Quality is a relative and never-ending judgment, one that needs to be defined by the business (or business unit) that’s consuming the data. An essential element of holistic data governance, trustworthy data serves critical business needs across the enterprise—from legal to finance to marketing and beyond.
Driving data quality requires a repeatable process that includes:
- Defining the specific requirements for “good data,” wherever it’s used.
- Establishing rules for certifying the quality of that data.
- Integrating those rules into an existing workflow to both test and allow for exception handling.
- Continuing to monitor and measure data quality during its lifecycle (usually done by data stewards).
Bad data cost U.S. business $600 billion a year, according to the research firm TDWI.
Why data quality matters
Why does quality data matter? An often-cited statistic puts the cost of “bad” data to U.S. businesses at $600 billion annually1. Whether bad data causes you to lose revenue, damages your brand, reduces your competitive edge, or simply results in bad decision-making, the costs are significant.
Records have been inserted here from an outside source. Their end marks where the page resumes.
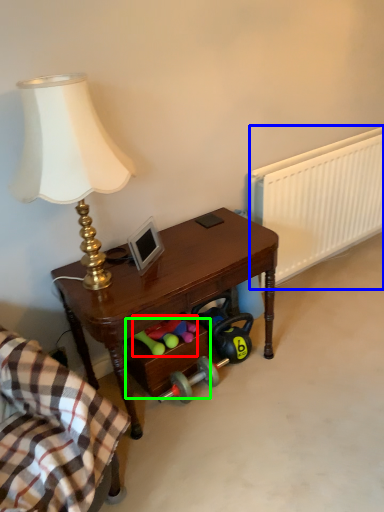 Question: Which is farther away from stuff (highlighted by a red box)? radiator (highlighted by a blue box) or drawer (highlighted by a green box)?

Choices:
 (A) radiator
 (B) drawer

Answer: (A) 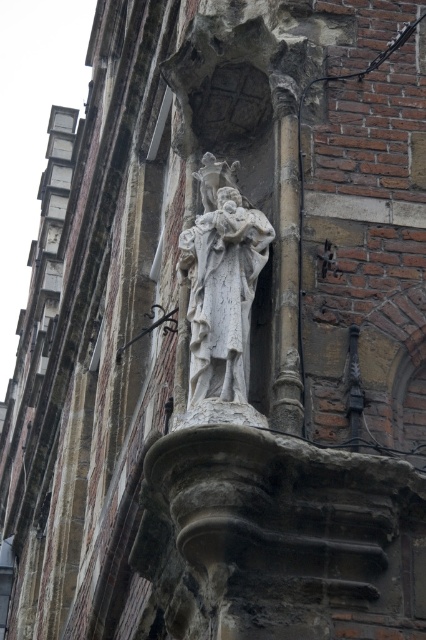 You are an art conservator assessing the space between the white stone statue at center and the polished dark wood crucifix at center for preservation purposes. Which object is smaller in size?

The white stone statue at center is smaller in size compared to the polished dark wood crucifix at center.

You are an architect inspecting the old brick building. You notice the stone column at center and the polished dark wood crucifix at center. Which object is positioned closer to the front of the structure?

The stone column at center is closer to the viewer than the polished dark wood crucifix at center, so the stone column at center is positioned closer to the front of the structure. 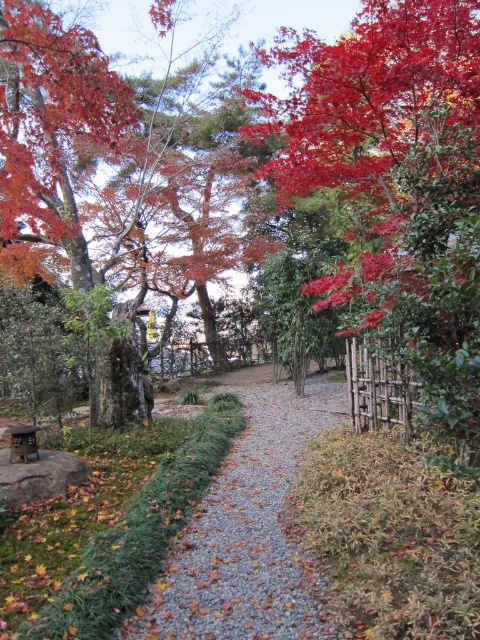 Between gray gravel path at center and brown wooden picnic table at lower left, which one has more height?

With more height is gray gravel path at center.

Between gray gravel path at center and brown wooden picnic table at lower left, which one is positioned higher?

brown wooden picnic table at lower left is higher up.

This screenshot has height=640, width=480. I want to click on gray gravel path at center, so click(x=247, y=529).

Find the location of a particular element. gray gravel path at center is located at coordinates (247, 529). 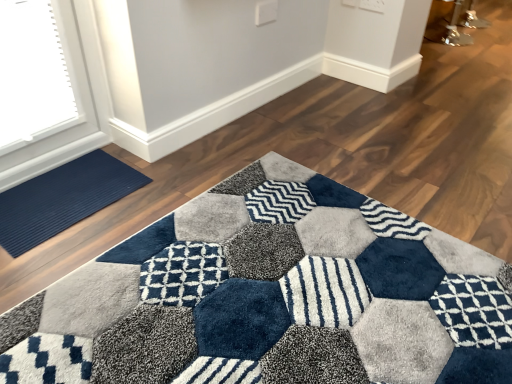 Image resolution: width=512 pixels, height=384 pixels. What do you see at coordinates (63, 199) in the screenshot?
I see `navy blue rubber mat at lower left` at bounding box center [63, 199].

Identify the location of navy blue rubber mat at lower left. (63, 199).

Locate an element on the screen. The width and height of the screenshot is (512, 384). navy blue rubber mat at lower left is located at coordinates (63, 199). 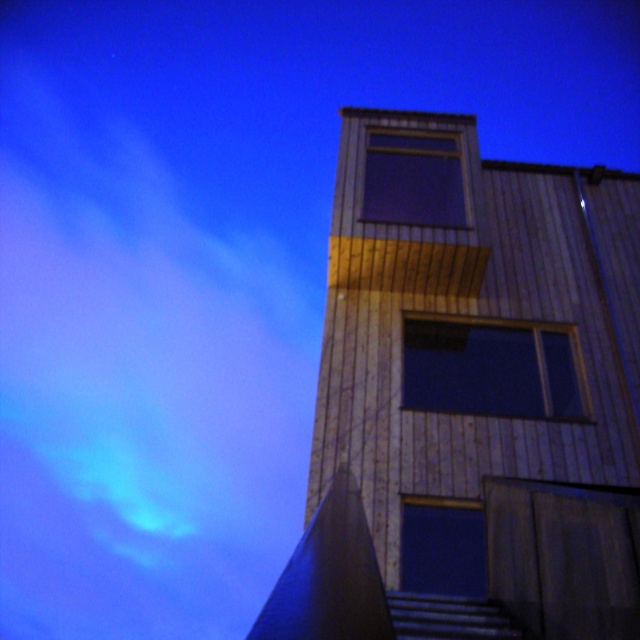 You are an architect analyzing the building facade. You observe the dark wood window at center and the dark glass window at center. Which window has a greater width according to the architectural plans?

The dark wood window at center has a greater width than the dark glass window at center as stated in the architectural plans.

You are standing in front of the building and want to know which of the two points, point (545, 381) or point (468, 570), is closer to you. Can you determine this based on their positions?

Point (468, 570) is closer to you because it is less further to the camera than point (545, 381). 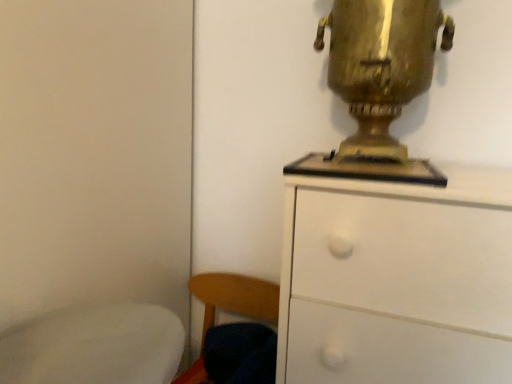 Question: Is wooden chair at lower left shorter than white matte chest of drawers at upper right?

Choices:
 (A) yes
 (B) no

Answer: (A)

Question: From a real-world perspective, is wooden chair at lower left beneath white matte chest of drawers at upper right?

Choices:
 (A) yes
 (B) no

Answer: (A)

Question: Is wooden chair at lower left far away from white matte chest of drawers at upper right?

Choices:
 (A) yes
 (B) no

Answer: (B)

Question: Could white matte chest of drawers at upper right be considered to be inside wooden chair at lower left?

Choices:
 (A) yes
 (B) no

Answer: (B)

Question: Does wooden chair at lower left have a greater height compared to white matte chest of drawers at upper right?

Choices:
 (A) yes
 (B) no

Answer: (B)

Question: Is gold metallic samovar at upper right to the left or to the right of wooden chair at lower left in the image?

Choices:
 (A) left
 (B) right

Answer: (B)

Question: Is point (358, 54) positioned closer to the camera than point (252, 306)?

Choices:
 (A) farther
 (B) closer

Answer: (B)

Question: From the image's perspective, relative to wooden chair at lower left, is gold metallic samovar at upper right above or below?

Choices:
 (A) above
 (B) below

Answer: (A)

Question: Considering the positions of gold metallic samovar at upper right and wooden chair at lower left in the image, is gold metallic samovar at upper right taller or shorter than wooden chair at lower left?

Choices:
 (A) short
 (B) tall

Answer: (B)

Question: Looking at the image, does white matte chest of drawers at upper right seem bigger or smaller compared to wooden chair at lower left?

Choices:
 (A) small
 (B) big

Answer: (B)

Question: Would you say white matte chest of drawers at upper right is to the left or to the right of wooden chair at lower left in the picture?

Choices:
 (A) right
 (B) left

Answer: (A)

Question: Considering their positions, is white matte chest of drawers at upper right located in front of or behind wooden chair at lower left?

Choices:
 (A) behind
 (B) front

Answer: (B)

Question: Is white matte chest of drawers at upper right taller or shorter than wooden chair at lower left?

Choices:
 (A) tall
 (B) short

Answer: (A)

Question: From the image's perspective, relative to gold metallic samovar at upper right, is white matte chest of drawers at upper right above or below?

Choices:
 (A) above
 (B) below

Answer: (B)

Question: Considering the positions of white matte chest of drawers at upper right and gold metallic samovar at upper right in the image, is white matte chest of drawers at upper right bigger or smaller than gold metallic samovar at upper right?

Choices:
 (A) small
 (B) big

Answer: (B) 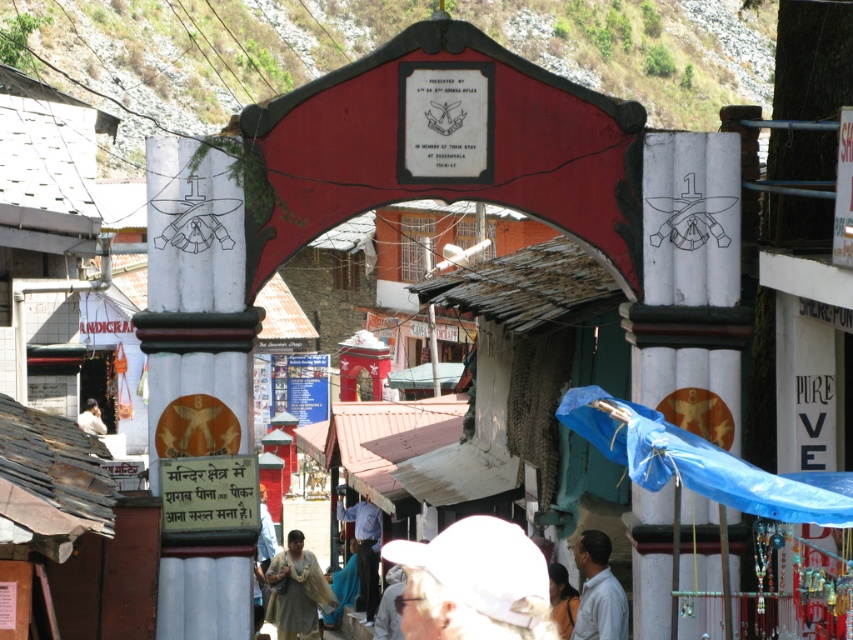 Looking at this image, can you confirm if white painted stone column at center is positioned above light beige fabric at lower left?

Yes.

Which of these two, white painted stone column at center or light beige fabric at lower left, stands shorter?

light beige fabric at lower left is shorter.

Find the location of a particular element. white painted stone column at center is located at coordinates (691, 220).

Does white fabric cap at center come behind light beige fabric at lower left?

No, white fabric cap at center is closer to the viewer.

Does white fabric cap at center have a larger size compared to light beige fabric at lower left?

Correct, white fabric cap at center is larger in size than light beige fabric at lower left.

Which is in front, point (543, 625) or point (85, 417)?

Point (543, 625) is in front.

This screenshot has height=640, width=853. Find the location of `white fabric cap at center`. white fabric cap at center is located at coordinates (474, 582).

Can you confirm if white painted stone column at center is smaller than blue shirt at center?

Incorrect, white painted stone column at center is not smaller in size than blue shirt at center.

Can you confirm if white painted stone column at center is bigger than blue shirt at center?

Correct, white painted stone column at center is larger in size than blue shirt at center.

Consider the image. Who is more distant from viewer, (x=651, y=198) or (x=368, y=522)?

Positioned behind is point (x=368, y=522).

The image size is (853, 640). I want to click on white painted stone column at center, so click(x=691, y=220). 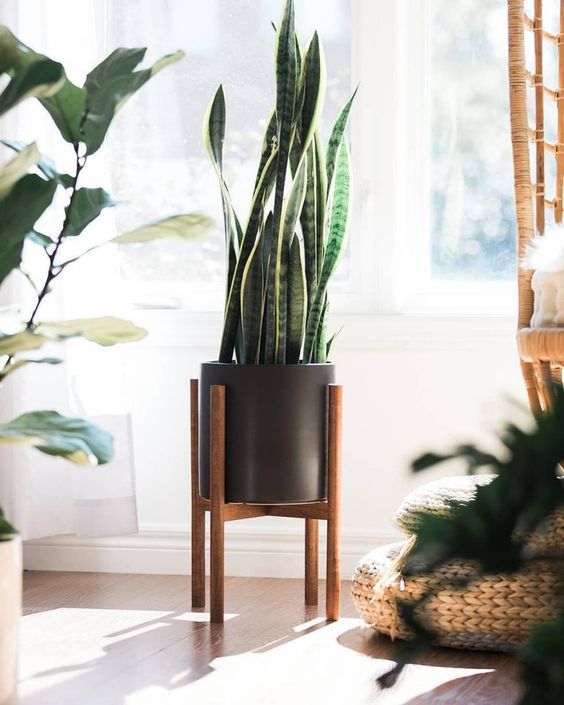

When looking for a data quality solution, we recommend you put the following at the top of your “must-haves” list:
- Reliability: The demand for reliable data quality is a critical—and persistent—need. Your business will want a vendor with a successful track record as well as a comprehensive approach to ensure a holistic data quality process that supports the key steps around discovering, defining, applying, monitoring, and measuring progress.
- Portability: Whether you’re using legacy mainframes or the latest technology, you’ll want a data quality tool that can evolve as your business does. That means the data quality solution you deploy should allow you to scale across platforms—from on-premise to the cloud, in Hadoop, or in a hybrid ecosystem.